Assigned task
Find the string "antusias" in the records and copy each line where it occurs.

==== Recorded data

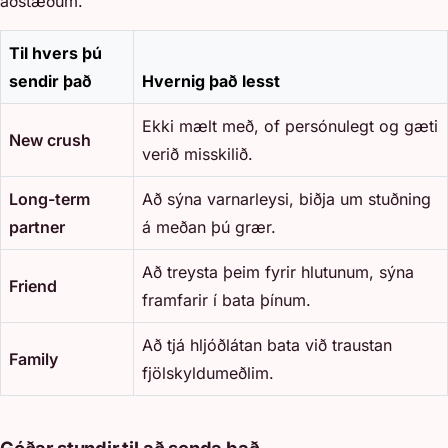
aðstæðum.
Til hvers þú
sendir það
Hvernig það lesst
Ekki mælt með, of persónulegt og gæti
New crush
verið misskilið.
Long-term
Að sýna varnarleysi, biðja um stuðning
partner
á meðan þú grær.
Að treysta þeim fyrir hlutunum, sýna
Friend
framfarir í bata þínum.
Að tjá hljóðlátan bata við traustan
Family
fjölskyldumeðlim.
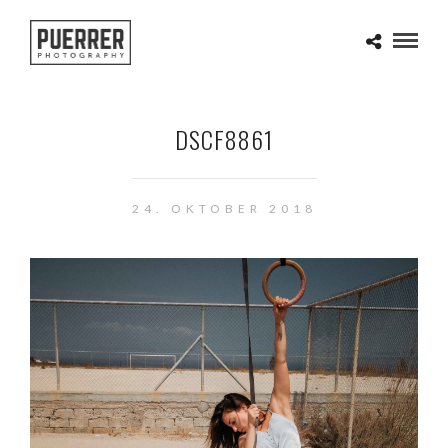
DSCF8861
24. OKTOBER 2018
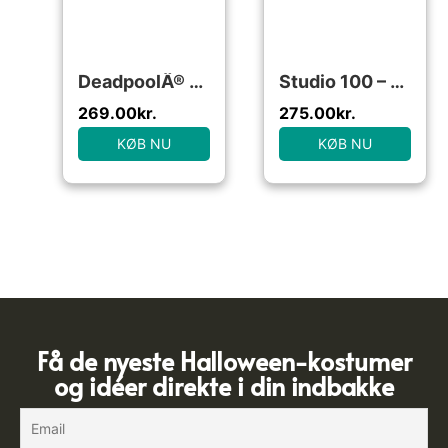
DeadpoolÂ® Muskel Bluse Teen
Studio 100 – Mega Mindy Costume Toby 3-5 years
269.00
kr.
275.00
kr.
KØB NU
KØB NU
Få de nyeste Halloween-kostumer
og idéer direkte i din indbakke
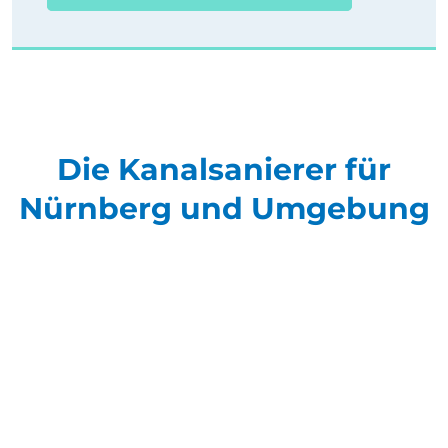
Die Kanalsanierer für
Nürnberg und Umgebung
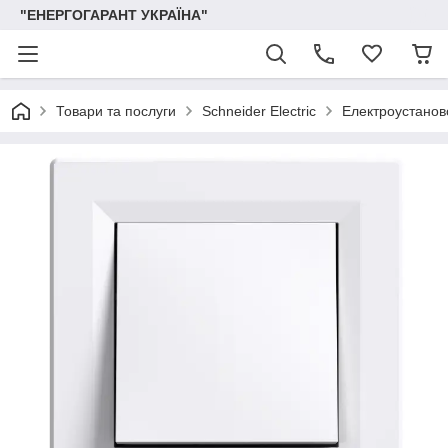
"ЕНЕРГОГАРАНТ УКРАЇНА"
Товари та послуги
Schneider Electric
Електроустаново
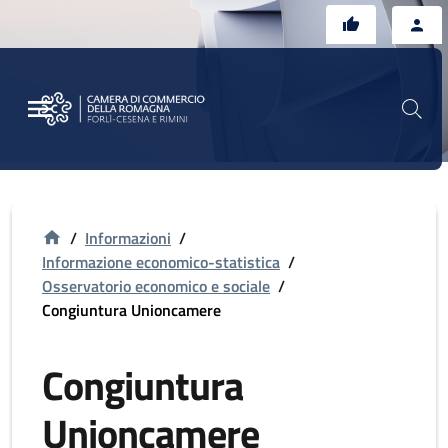
Vai al contenuto principale
Vai al footer
/
Informazioni
/
Informazione economico-statistica
/
Osservatorio economico e sociale
/
Congiuntura Unioncamere
Congiuntura
Unioncamere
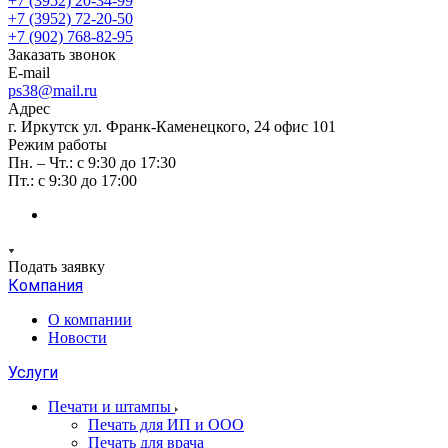
+7 (3952) 20-34-99
+7 (3952) 72-20-50
+7 (902) 768-82-95
Заказать звонок
E-mail
ps38@mail.ru
Адрес
г. Иркутск ул. Франк-Каменецкого, 24 офис 101
Режим работы
Пн. – Чт.: с 9:30 до 17:30
Пт.: с 9:30 до 17:00
Подать заявку
Компания
О компании
Новости
Услуги
Печати и штампы
Печать для ИП и ООО
Печать для врача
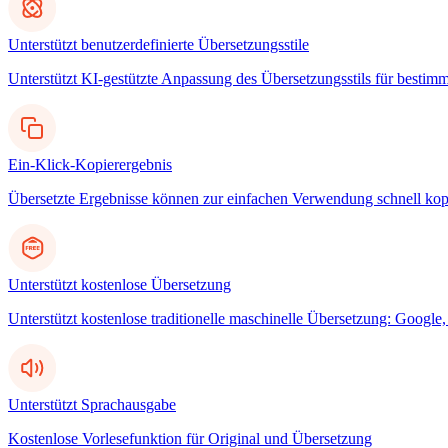
Unterstützt benutzerdefinierte Übersetzungsstile
Unterstützt KI-gestützte Anpassung des Übersetzungsstils für bestim
Ein-Klick-Kopierergebnis
Übersetzte Ergebnisse können zur einfachen Verwendung schnell kop
Unterstützt kostenlose Übersetzung
Unterstützt kostenlose traditionelle maschinelle Übersetzung: Googl
Unterstützt Sprachausgabe
Kostenlose Vorlesefunktion für Original und Übersetzung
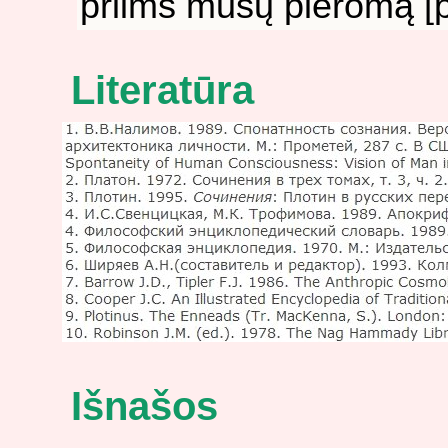
priims mūsų pleromą [p
Literatūra
Išnašos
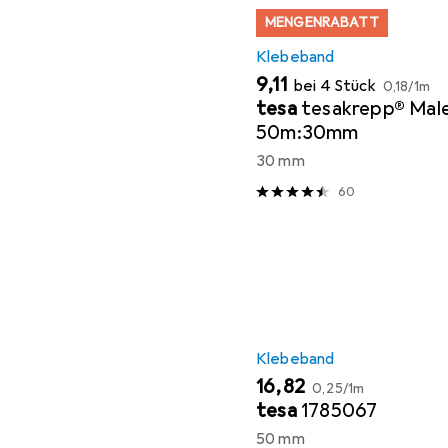
MENGENRABATT
Klebeband
EUR
EUR
9,11
bei 4 Stück
0,18
/
1m
tesa
tesakrepp® Mal
50m:30mm
30 mm
60
Klebeband
EUR
EUR
16,82
0,25
/
1m
tesa
1785067
50 mm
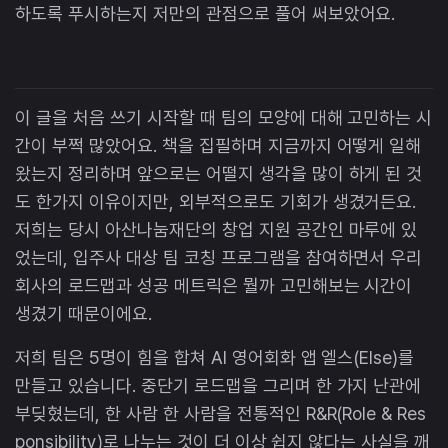
하도록 푸시하는지 저만의 관점으로 풀어 써보았어요.
이 글을 처음 쓰기 시작할 때 팀의 모양에 대해 고민하는 시
간이 부쩍 많았어요. 책을 집필하며 지금까지 어떻게 일해
왔는지 정리하며 앞으로는 어떨지 생각을 많이 하게 된 것
도 한가지 이유이지만, 외부적으로도 기회가 생겼거든요.
저희는 당시 아산나눔재단의 창업 지원 공간인 마루에 있
었는데, 입주사 대상 팀 코칭 프로그램을 참여하면서 우리
회사의 로드맵과 성공 메트릭은 뭘까 고민해보는 시간이
생겼기 때문이에요.
저희 팀은 5명이 힘을 합쳐 AI 영어회화 앱 엘스(Else)를
만들고 있습니다. 중단기 로드맵을 그리며 한 가지 난관에
부딪혔는데, 한 사람 한 사람을 전통적인 R&R(Role & Res
ponsibility)로 나누는 것이 더 이상 쉽지 않다는 사실을 깨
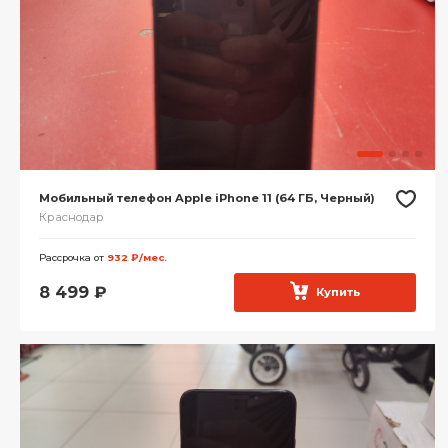
Мобильный телефон Apple iPhone 11 (64 ГБ, Черный)
Краснодар
Рассрочка от
932 ₽/мес.
8 499
₽
Купить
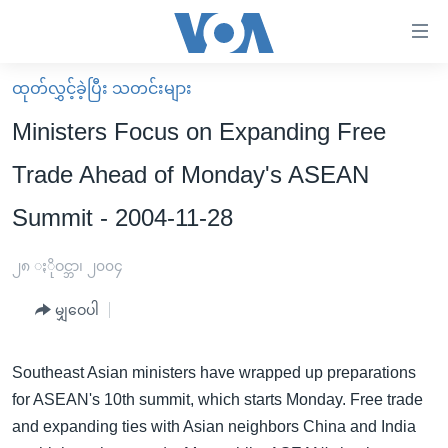
သုံး
ရ
လွယ်ကူ
ထုတ်လွှင့်ခဲ့ပြီး သတင်းများ
မူလစာမျက်နှာ
စေ
Ministers Focus on Expanding Free
မြန်မာ
သည့်
Trade Ahead of Monday's ASEAN
ကမ္ဘာ့သတင်းများ
Link
Summit - 2004-11-28
ဗွီဒီယို
နိုင်ငံတကာ
များ
သတင်းလွတ်လပ်ခွင့်
အမေရိကန်
ပင်မ
၂၈ ႏိုဝင္ဘာ၊ ၂၀၀၄
ရပ်ဝန်းတခု လမ်းတခု အလွန်
တရုတ်
အကြောင်းအရာ
မျှဝေပါ
သို့
အင်္ဂလိပ်စာလေ့လာမယ်
အစ္စရေး-ပါလက်စတိုင်း
ကျော်
အပတ်စဉ်ကဏ္ဍများ
အမေရိကန်သုံးအီဒီယံ
ကြည့်
Southeast Asian ministers have wrapped up preparations
ရေဒီယိုနှင့်ရုပ်သံ အချက်အလက်များ
မကြေးမုံရဲ့ အင်္ဂလိပ်စာ
ရေဒီယို
ရန်
for ASEAN's 10th summit, which starts Monday. Free trade
ပင်မ
and expanding ties with Asian neighbors China and India
ရေဒီယို/တီဗွီအစီအစဉ်
ရုပ်ရှင်ထဲက အင်္ဂလိပ်စာ
တီဗွီ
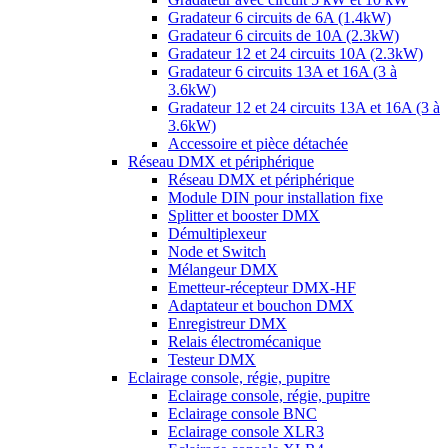
Gradateur 6 circuits de 6A (1.4kW)
Gradateur 6 circuits de 10A (2.3kW)
Gradateur 12 et 24 circuits 10A (2.3kW)
Gradateur 6 circuits 13A et 16A (3 à
3.6kW)
Gradateur 12 et 24 circuits 13A et 16A (3 à
3.6kW)
Accessoire et pièce détachée
Réseau DMX et périphérique
Réseau DMX et périphérique
Module DIN pour installation fixe
Splitter et booster DMX
Démultiplexeur
Node et Switch
Mélangeur DMX
Emetteur-récepteur DMX-HF
Adaptateur et bouchon DMX
Enregistreur DMX
Relais électromécanique
Testeur DMX
Eclairage console, régie, pupitre
Eclairage console, régie, pupitre
Eclairage console BNC
Eclairage console XLR3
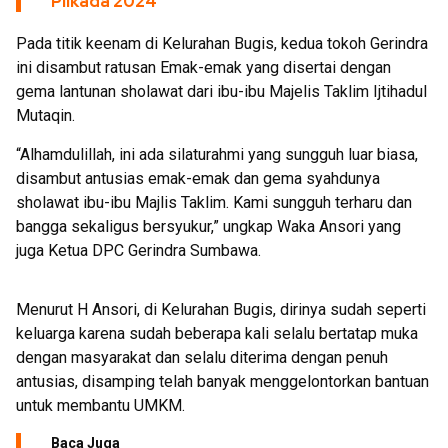
Pilkada 2024
Pada titik keenam di Kelurahan Bugis, kedua tokoh Gerindra
ini disambut ratusan Emak-emak yang disertai dengan
gema lantunan sholawat dari ibu-ibu Majelis Taklim Ijtihadul
Mutaqin.
“Alhamdulillah, ini ada silaturahmi yang sungguh luar biasa,
disambut antusias emak-emak dan gema syahdunya
sholawat ibu-ibu Majlis Taklim. Kami sungguh terharu dan
bangga sekaligus bersyukur,” ungkap Waka Ansori yang
juga Ketua DPC Gerindra Sumbawa.
Menurut H Ansori, di Kelurahan Bugis, dirinya sudah seperti
keluarga karena sudah beberapa kali selalu bertatap muka
dengan masyarakat dan selalu diterima dengan penuh
antusias, disamping telah banyak menggelontorkan bantuan
untuk membantu UMKM.
Baca Juga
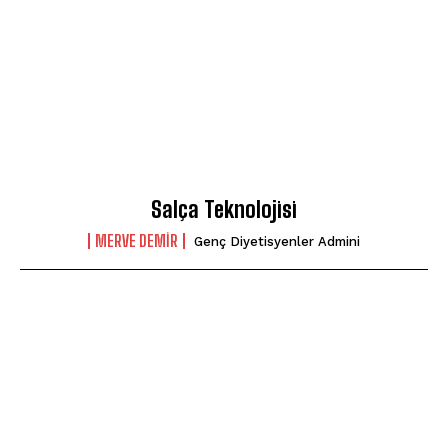
Salça Teknolojisi
MERVE DEMIR
Genç Diyetisyenler Admini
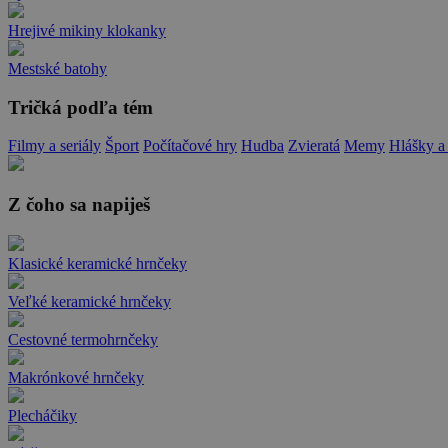
Hrejivé mikiny klokanky
Mestské batohy
Tričká podľa tém
Filmy a seriály
Šport
Počítačové hry
Hudba
Zvieratá
Memy
Hlášky a
Z čoho sa napiješ
Klasické keramické hrnčeky
Veľké keramické hrnčeky
Cestovné termohrnčeky
Makrónkové hrnčeky
Plecháčiky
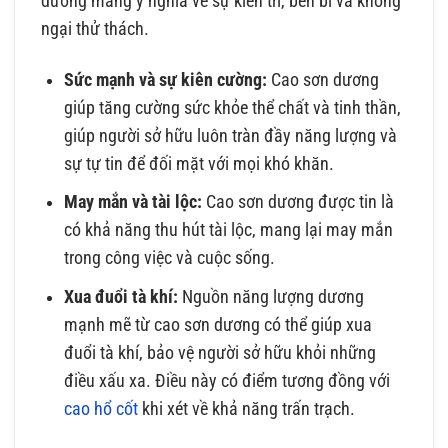
dương mang ý nghĩa về sự kiên trì, bền bỉ và không
ngại thử thách.
Sức mạnh và sự kiên cường:
Cao sơn dương
giúp tăng cường sức khỏe thể chất và tinh thần,
giúp người sở hữu luôn tràn đầy năng lượng và
sự tự tin để đối mặt với mọi khó khăn.
May mắn và tài lộc:
Cao sơn dương được tin là
có khả năng thu hút tài lộc, mang lại may mắn
trong công việc và cuộc sống.
Xua đuổi tà khí:
Nguồn năng lượng dương
mạnh mẽ từ cao sơn dương có thể giúp xua
đuổi tà khí, bảo vệ người sở hữu khỏi những
điều xấu xa. Điều này có điểm tương đồng với
cao hổ cốt
khi xét về khả năng trấn trạch.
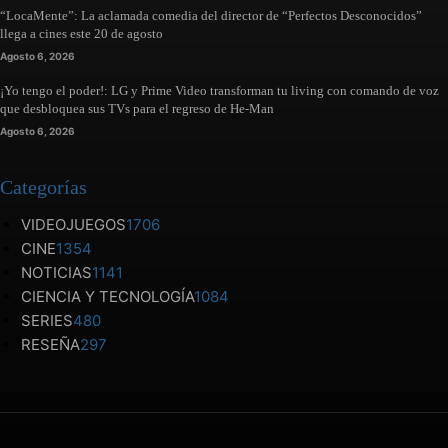
“LocaMente”: La aclamada comedia del director de “Perfectos Desconocidos”
llega a cines este 20 de agosto
Agosto 6, 2026
¡Yo tengo el poder!: LG y Prime Video transforman tu living con comando de voz
que desbloquea sus TVs para el regreso de He-Man
Agosto 6, 2026
Categorías
VIDEOJUEGOS
1706
CINE
1354
NOTICIAS
1141
CIENCIA Y TECNOLOGÍA
1084
SERIES
480
RESEÑA
297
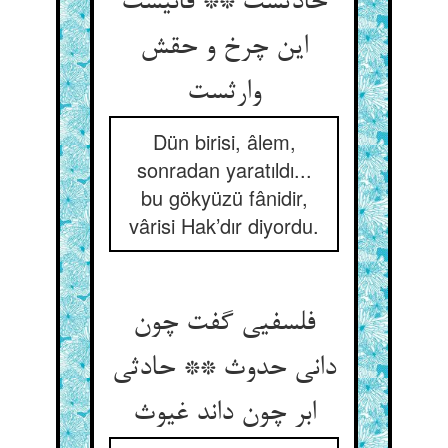
حادثست ** فانیست
این چرخ و حقش
وارثست
Dün birisi, âlem,
sonradan yaratıldı...
bu gökyüzü fânidir,
vârisi Hak’dır diyordu.
فلسفیی گفت چون
دانی حدوث ** حادثی
ابر چون داند غیوث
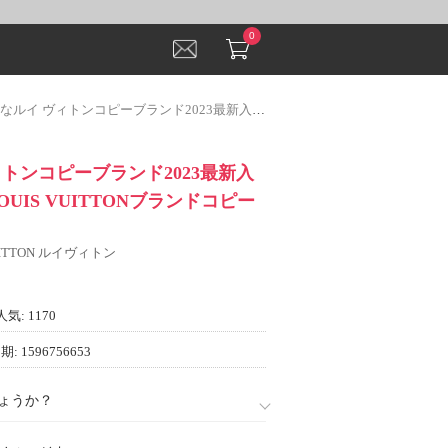
0
ヴィトンコピーブランド2023最新入荷 ジャケットLOUIS VUITTONブランドコピー店舗で人気満点
トンコピーブランド2023最新入
UIS VUITTONブランドコピー
VUITTON ルイヴィトン
人気: 1170
: 1596756653
ょうか？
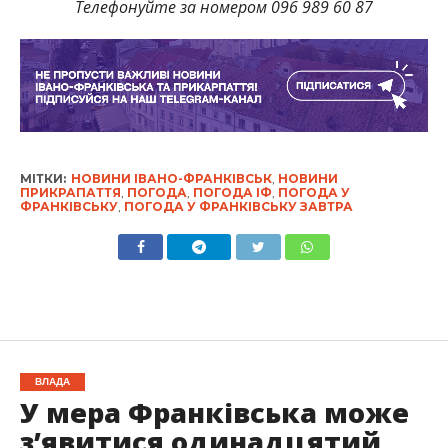
Телефонуйте за номером 096 989 60 87
МІТКИ:
НОВИНИ ІВАНО-ФРАНКІВСЬК
,
НОВИНИ
ПРИКРАПАТТЯ
,
ПОГОДА
,
ПОГОДА ІФ
,
ПОГОДА У
ФРАНКІВСЬКУ
,
ПОГОДА У ФРАНКІВСЬКУ ЗАВТРА
ВЛАДА
У мера Франківська може
з’явитися одинадцятий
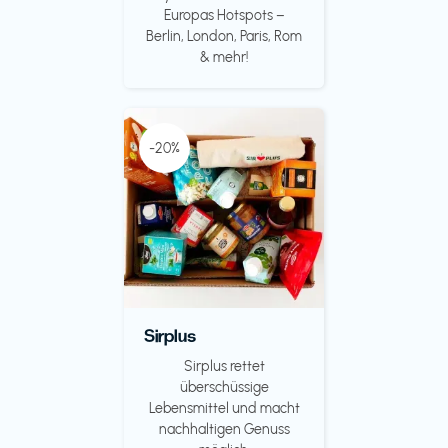
Europas Hotspots –
Berlin, London, Paris, Rom
& mehr!
-20%
Sirplus
Sirplus rettet
überschüssige
Lebensmittel und macht
nachhaltigen Genuss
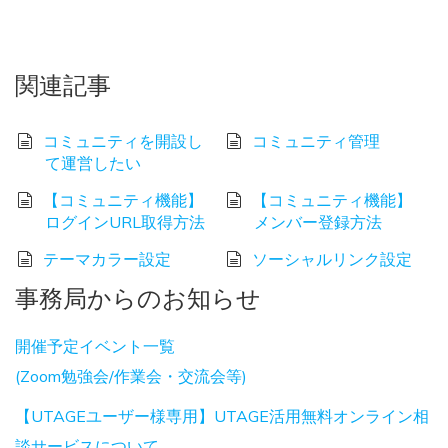
関連記事
コミュニティを開設し
コミュニティ管理
て運営したい
【コミュニティ機能】
【コミュニティ機能】
ログインURL取得方法
メンバー登録方法
テーマカラー設定
ソーシャルリンク設定
事務局からのお知らせ
開催予定イベント一覧
(Zoom勉強会/作業会・交流会等)
【UTAGEユーザー様専用】UTAGE活用無料オンライン相
談サービスについて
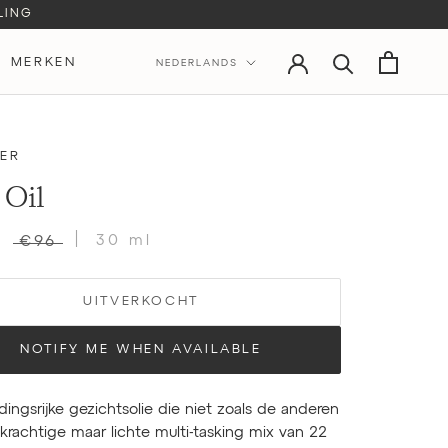
LING
Taal
MERKEN
NEDERLANDS
MERKEN
LER
 Oil
30 ml
€96
UITVERKOCHT
NOTIFY ME WHEN AVAILABLE
ingsrijke gezichtsolie die niet zoals de anderen
 krachtige maar lichte multi-tasking mix van 22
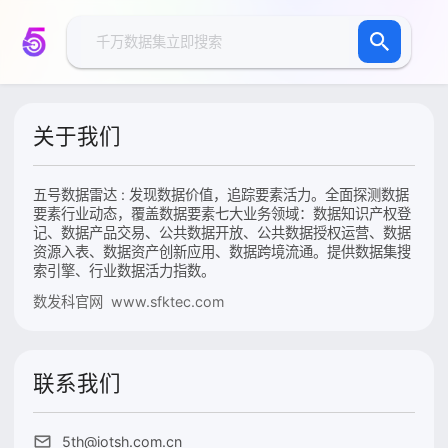
关于我们
五号数据雷达 : 发现数据价值，追踪要素活力。全面探测数据
要素行业动态，覆盖数据要素七大业务领域：数据知识产权登
记、数据产品交易、公共数据开放、公共数据授权运营、数据
资源入表、数据资产创新应用、数据跨境流通。提供数据集搜
索引擎、行业数据活力指数。
数发科官网 www.sfktec.com
联系我们
5th@iotsh.com.cn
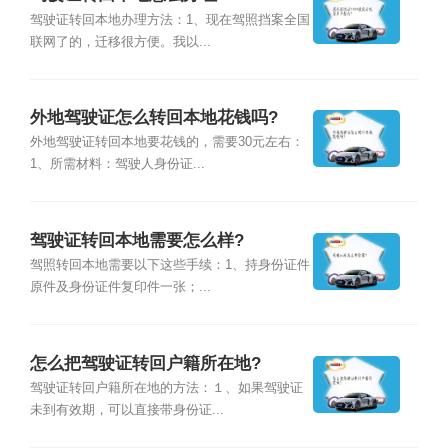
驾驶证转回本地办理方法：1、现在驾照挡案全国
联网了的，迁移很方便。我以...
外地驾驶证怎么转回本地花钱吗?
外地驾驶证转回本地要花钱的，需要30元左右：
1、所需材料：驾驶人身份证...
驾驶证转回本地需要怎么样?
驾照转回本地需要以下这些手续：1、持身份证件
原件及身份证件复印件一张；...
怎么把驾驶证转回户籍所在地?
驾驶证转回户籍所在地的方法：１、如果驾驶证
未到有效期，可以直接带身份证...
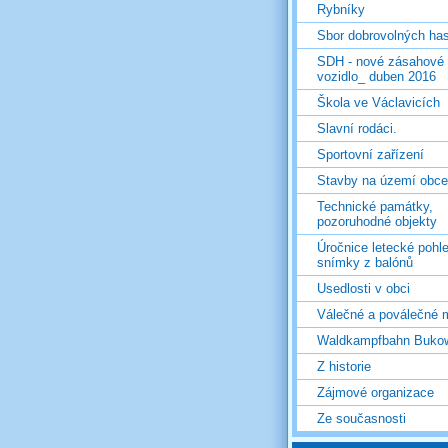
Rybníky
Sbor dobrovolných ha
SDH - nové zásahové
vozidlo_ duben 2016
Škola ve Václavicích
Slavní rodáci.
Sportovní zařízení
Stavby na území obce
Technické památky,
pozoruhodné objekty
Úročnice letecké pohl
snímky z balónů
Usedlosti v obci
Válečné a poválečné 
Waldkampfbahn Buko
Z historie
Zájmové organizace
Ze současnosti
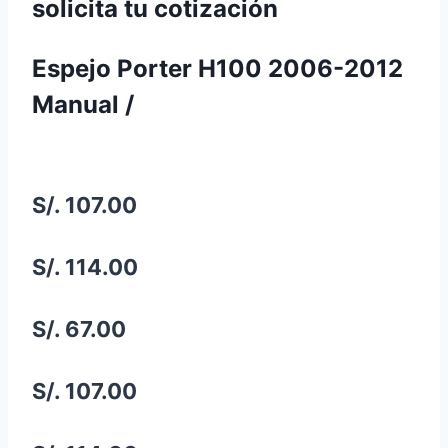
solicita tu cotización
Espejo Porter H100 2006-2012
Manual /
S/. 107.00
S/. 114.00
S/. 67.00
S/. 107.00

========

Task answer
disambut antusias emak-emak dan gema syahdunya
antusias, disamping telah banyak menggelontorkan bantuan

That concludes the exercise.